InterContinental Hotels Profit Gains, Aided by Travel Recovery
InterContinental Hotels Group Plc, the owner of the Holiday Inn brand, said profit rose 38 percent in 2010 as business travel recovered.
Net income climbed to $293 million from $213 million in 2009, the Denham, England-based company said in a statement today. That compares with the $291.4 million average estimate of nine analysts surveyed by Bloomberg. Sales gained 5.9 percent to $1.63 billion.
Business and leisure travel is recovering after companies and consumers cut spending during the global recession. Revenue per available room in the hotel industry rose 21.3 percent in the year through December in the Asia Pacific region, and 6.2 percent in the Americas, where InterContinental has most of its business, according to London-based researcher STR Global.
“We have a high regard for IHG as the leading global hotel group, with open-ended medium-term expansion potential in terms of net room growth and with limited capital requirement, as well as strong brands and a sensible asset-light ownership structure,” Nigel Hicks, an analyst at Liberum Capital, said in a note yesterday. He recommends selling InterContinental shares after they gained more than 50 percent over the past year.

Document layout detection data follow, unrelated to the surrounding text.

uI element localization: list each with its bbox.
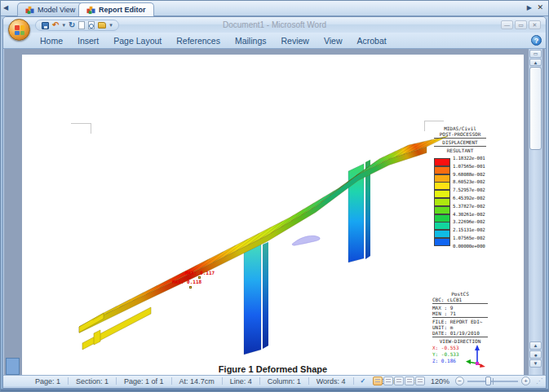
zoom-level[interactable]: 120% — [431, 377, 449, 385]
status-item[interactable]: At: 14.7cm — [172, 377, 222, 385]
ribbon-tab-view[interactable]: View — [317, 33, 350, 49]
spellcheck-icon[interactable]: ✓ — [361, 377, 366, 385]
legend-value: 6.45392e-002 — [453, 196, 485, 200]
word-window: ↶ ▾ ↻ ▾ Document1 - Microsoft Word — ▭ ✕… — [2, 16, 547, 389]
ribbon-tab-mailings[interactable]: Mailings — [228, 33, 274, 49]
legend-swatch — [434, 222, 450, 230]
legend-title-line: POST-PROCESSOR — [432, 131, 488, 137]
view-shortcut-buttons — [373, 377, 425, 385]
word-titlebar: ↶ ▾ ↻ ▾ Document1 - Microsoft Word — ▭ ✕ — [3, 17, 546, 33]
legend-swatch — [434, 174, 450, 183]
statusbar-right-cluster: 120% − + ⋰ — [373, 376, 542, 386]
max-annotation-1: MAX: 0.117 — [185, 270, 215, 275]
legend-swatch — [434, 190, 450, 198]
minimize-button[interactable]: — — [501, 20, 513, 29]
legend-value: 7.52957e-002 — [453, 187, 485, 192]
web-layout-view-button[interactable] — [394, 377, 404, 385]
tabbar-close-icon[interactable]: ✕ — [537, 3, 543, 11]
tab-label: Model View — [38, 6, 75, 14]
office-logo-icon — [15, 25, 24, 35]
scroll-up-icon[interactable]: ▲ — [529, 59, 542, 66]
legend-value: 0.00000e+000 — [453, 244, 485, 249]
next-page-button[interactable]: ▼ — [529, 359, 542, 368]
tab-scroll-left-icon[interactable]: ◀ — [3, 4, 8, 11]
legend-value: 1.07565e-002 — [453, 236, 485, 240]
window-buttons: — ▭ ✕ — [501, 20, 541, 29]
document-area: MAX: 0.117 MAX: 0.118 MIDAS/Civil POST-P… — [4, 49, 545, 375]
zoom-slider-thumb[interactable] — [485, 377, 491, 385]
print-preview-icon[interactable] — [88, 21, 95, 29]
tab-scroll-right-icon[interactable]: ▶ — [527, 4, 532, 11]
status-item[interactable]: Section: 1 — [69, 377, 116, 385]
status-item[interactable]: Line: 4 — [223, 377, 259, 385]
legend-swatch — [434, 166, 450, 174]
legend-value: 2.15131e-002 — [453, 227, 485, 232]
legend-info-block: PostCS CBC: cLCB1 MAX : 9 MIN : 71 FILE:… — [432, 291, 488, 372]
status-separator — [353, 377, 354, 385]
zoom-slider[interactable] — [467, 377, 518, 385]
legend-max-label: MAX : 9 — [432, 305, 488, 311]
midas-icon — [86, 6, 95, 15]
ribbon-tab-insert[interactable]: Insert — [70, 33, 106, 49]
vertical-scrollbar[interactable]: ▭ ▲ ▲ ● ▼ — [529, 49, 542, 375]
zoom-out-button[interactable]: − — [455, 377, 464, 385]
max-node-marker-2 — [189, 286, 192, 288]
view-y-value: Y: -0.533 — [432, 351, 459, 358]
undo-icon[interactable]: ↶ — [52, 21, 59, 29]
legend-swatch — [434, 206, 450, 214]
view-z-value: Z: 0.186 — [432, 358, 459, 364]
legend-swatch — [434, 182, 450, 190]
legend-title-line: MIDAS/Civil — [432, 126, 488, 131]
legend-value: 3.22696e-002 — [453, 219, 485, 224]
zoom-in-button[interactable]: + — [521, 377, 530, 385]
legend-swatch — [434, 198, 450, 206]
ribbon-tab-references[interactable]: References — [169, 33, 228, 49]
ribbon-tab-page-layout[interactable]: Page Layout — [106, 33, 169, 49]
status-item[interactable]: Page: 1 — [28, 377, 68, 385]
max-annotation-2: MAX: 0.118 — [172, 279, 201, 284]
status-item[interactable]: Words: 4 — [309, 377, 353, 385]
app-bottom-edge — [1, 389, 548, 391]
office-button[interactable] — [8, 19, 30, 41]
document-page: MAX: 0.117 MAX: 0.118 MIDAS/Civil POST-P… — [22, 55, 524, 375]
legend-value: 4.30261e-002 — [453, 212, 485, 217]
legend-swatch — [434, 230, 450, 238]
ruler-toggle-button[interactable]: ▭ — [529, 50, 542, 58]
tab-model-view[interactable]: Model View — [17, 2, 83, 16]
legend-swatch — [434, 214, 450, 222]
horizontal-scrollbar-thumb[interactable] — [6, 358, 20, 375]
legend-min-label: MIN : 71 — [432, 311, 488, 316]
legend-color-scale: 1.18322e-0011.07565e-0019.68088e-0028.60… — [432, 156, 488, 255]
status-item[interactable]: Page: 1 of 1 — [117, 377, 171, 385]
ribbon-tab-acrobat[interactable]: Acrobat — [349, 33, 393, 49]
legend-swatch — [434, 238, 450, 246]
outline-view-button[interactable] — [405, 377, 414, 385]
legend-value: 9.68088e-002 — [453, 172, 485, 177]
print-layout-view-button[interactable] — [373, 377, 383, 385]
undo-dropdown-icon[interactable]: ▾ — [62, 21, 65, 29]
fullscreen-reading-view-button[interactable] — [383, 377, 393, 385]
legend-value: 1.18322e-001 — [453, 156, 485, 161]
ribbon-tab-home[interactable]: Home — [33, 33, 70, 49]
close-button[interactable]: ✕ — [529, 20, 541, 29]
legend-cb-label: CBC: cLCB1 — [432, 297, 488, 302]
legend-value: 8.60523e-002 — [453, 179, 485, 184]
draft-view-button[interactable] — [415, 377, 425, 385]
previous-page-button[interactable]: ▲ — [529, 341, 542, 350]
ribbon-tab-review[interactable]: Review — [273, 33, 316, 49]
vertical-scrollbar-thumb[interactable] — [529, 67, 542, 150]
redo-icon[interactable]: ↻ — [69, 21, 75, 29]
legend-view-direction-title: VIEW-DIRECTION — [432, 338, 488, 344]
legend-title-line: DISPLACEMENT — [432, 139, 488, 145]
tab-report-editor[interactable]: Report Editor — [78, 2, 154, 16]
save-icon[interactable] — [42, 22, 49, 29]
legend-swatch — [434, 158, 450, 166]
help-button[interactable]: ? — [531, 35, 542, 46]
restore-button[interactable]: ▭ — [515, 20, 527, 29]
status-item[interactable]: Column: 1 — [260, 377, 308, 385]
browse-object-button[interactable]: ● — [529, 350, 542, 359]
resize-grip-icon[interactable]: ⋰ — [536, 377, 542, 385]
new-document-icon[interactable] — [78, 21, 85, 29]
application-window: ◀ Model View Report Editor ▶ ✕ ↶ ▾ ↻ — [0, 0, 549, 392]
status-bar: Page: 1Section: 1Page: 1 of 1At: 14.7cmL… — [3, 375, 546, 386]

InterContinental increased the total number of rooms by 0.1 percent last year to almost 650,000. It owns fewer than 20 hotels and gets most of its income from franchising. The company said it started marketing the sale of its InterContinental New York Barclay hotel today.
The disposal of InterContinental’s owned hotels and a high level of cash generation should allow “considerable scope” for share buybacks and capital returns, Hicks said.
The company plans to pay a full-year dividend of 48 cents a share, up from 41.4 cents in 2009.
“The industry staged the sharpest recovery in its history, exceeding all expectations,” Chief Executive Officer Andrew Cosslett said in the statement. “Our priority is to increase market share and improve margins in an industry set for strong growth.”
The Holiday Inn brand renovation helped boost average revenue per room for the chain in the U.S., InterContinental said. Refurbishments are almost complete and 91 percent of the properties are operating under the new standards, InterContinental said. The company also plans to renovate its Crowne Plaza brand.
InterContinental shares have risen 12 percent this year, giving the company a market value of 4 billion pounds ($6.4 billion.) That compares with a 1.3 percent decline for Marriott International Inc. and a 6.9 percent gain for Starwood Hotels & Resorts Worldwide in the U.S.